We have some exciting news to share! The Motley Fool UK has now become The Twelfth Magpie -- an independent, UK-owned company, led by our long-serving UK management team — Mark Rogers, Chris Nials and Heather Adlington. In practical terms, it’s the same team you know, now fully focused on serving our UK readers and members.

Just as importantly, our approach remains unchanged: long-term, jargon-free, and on your side. This site is our new home, and there will be extra tweaks made across the coming few days as we settle in. So if anything looks a little off, please bear with us!

The content of this article was relevant at the time of publishing. Circumstances change continuously and caution should therefore be exercised when relying upon any content contained within this article.

This FTSE 250 dividend growth stock isn’t the first share I’d buy despite today’s positive news

These FTSE 250 (INDEXFTSE: MCX) companies could offer strong dividend potential in the long term.

| More on:

You’re reading a free article with opinions that may differ from The Motley Fool’s Premium Investing Services. Become a Motley Fool member today to get instant access to our top analyst recommendations, in-depth research, investing resources, and more. Learn More.

With interest rates set to remain at relatively low levels over the coming years in a period of continued monetary policy tightening, buying dividend shares could be a shrewd move. Other assets may gradually become more appealing on an absolute basis, but they may fail to outperform shares when it comes to income returns.

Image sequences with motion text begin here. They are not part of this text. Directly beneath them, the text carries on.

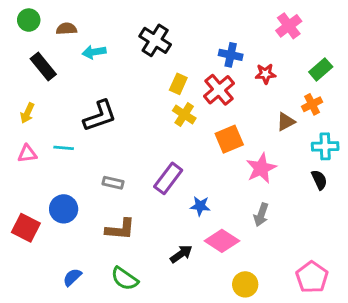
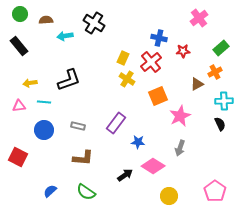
black cross: (155, 40) -> (94, 23), moved
black rectangle: (43, 67) -> (19, 46), moved
yellow arrow: (27, 113) -> (30, 83), moved, turned 56
blue circle: (64, 209) -> (44, 130), moved

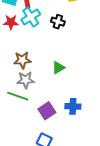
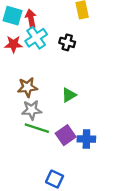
green line: (18, 96) -> (37, 128), moved
purple square: (47, 111) -> (66, 135), moved

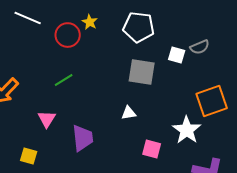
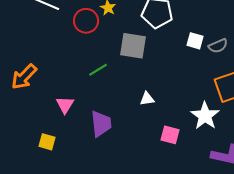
gray semicircle: (200, 47) -> (218, 46), moved
gray square: (142, 72) -> (133, 46), moved
green line: (64, 80) -> (98, 70), moved

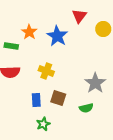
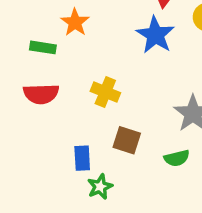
blue star: (57, 36) -> (155, 35), moved
blue rectangle: (36, 100) -> (82, 158), moved

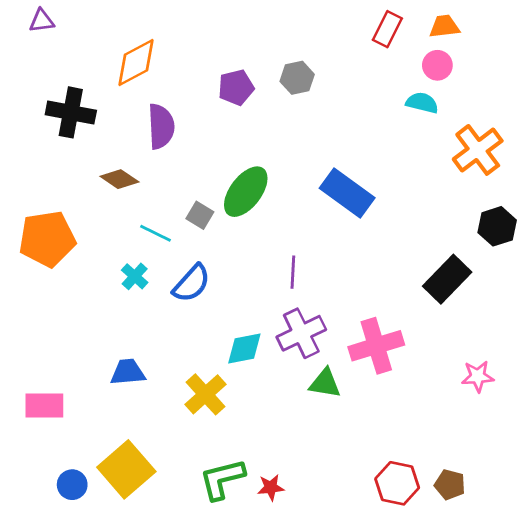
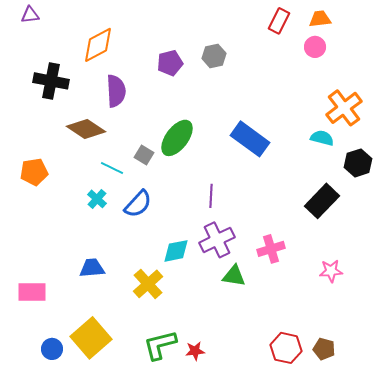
cyan semicircle: (422, 103) -> (322, 138), moved
brown diamond: (119, 179) -> (86, 129), size x1.4
orange pentagon: (47, 239) -> (34, 172), size x0.7
pink cross: (376, 346) -> (271, 249), size x0.7
pink star: (478, 376) -> (331, 271), moved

Reporting on Thursday was a FTSE 250 dividend growth stock which seems to offer a strong income future. However, it may not be the most appealing dividend play in the mid-cap index at the present time.

XXX

Solid performance

Releasing a first quarter trading update on Thursday was aqueous polymer specialist Synthomer (LSE: SYNT). Trading during the period has been relatively consistent, with its Europe and North America segment delivering higher volumes than in the comparative period. This was largely due to the positive impact of the Speciality Additives and Pischelsdorf SBR latex acquisitions.

Similarly, the company’s performance in Asia and the Rest of World segment was in line with expectations. Nitrile latex volumes were marginally higher than in the weaker comparative period when customer spending was hurt by a volatile raw material environment. This has helped the business to remain on track to meet its guidance for the full year.

With Synthomer forecast to deliver earnings growth of 5% in the current year and a further 10% next year, it seems to be performing well. This should enable it to raise dividends per share by around 7% per annum during the next two years, which puts it on a forward dividend yield of 2.8%. Since dividends are covered 2.5 times by profit, they could rise rapidly over the medium term and improve the company’s income outlook.

Low valuation

While Synthomer appears to offer an upbeat dividend future, fellow FTSE 250-listed company Crest Nicholson (LSE: CRST) could offer an even more compelling income investment outlook. The housebuilder has a dividend yield of over 7% at the present time, with further dividend growth forecast over the next two years.

The company is expected to report a rise in earnings of 6% this year, followed by additional growth of 12% in the 2019 financial year. These figures should enable dividend growth of over 10% per annum during the same time period, which could lead to a dividend yield of over 8% next year.

Clearly, the housebuilding sector faces an uncertain future and Crest Nicholson’s share price could prove to be highly volatile. However, with the company’s dividend being covered twice by profit and it trading on a price-to-earnings (P/E) ratio of around 8, it seems to offer a wide margin of safety.

Therefore, for long-term income investors who are comfortable with the potential for above-average volatility in the short term, it could prove to be a sound risk/reward opportunity at the present time. Its low valuation plus high dividend growth prospects could mean it is able to justify a higher share price in future years.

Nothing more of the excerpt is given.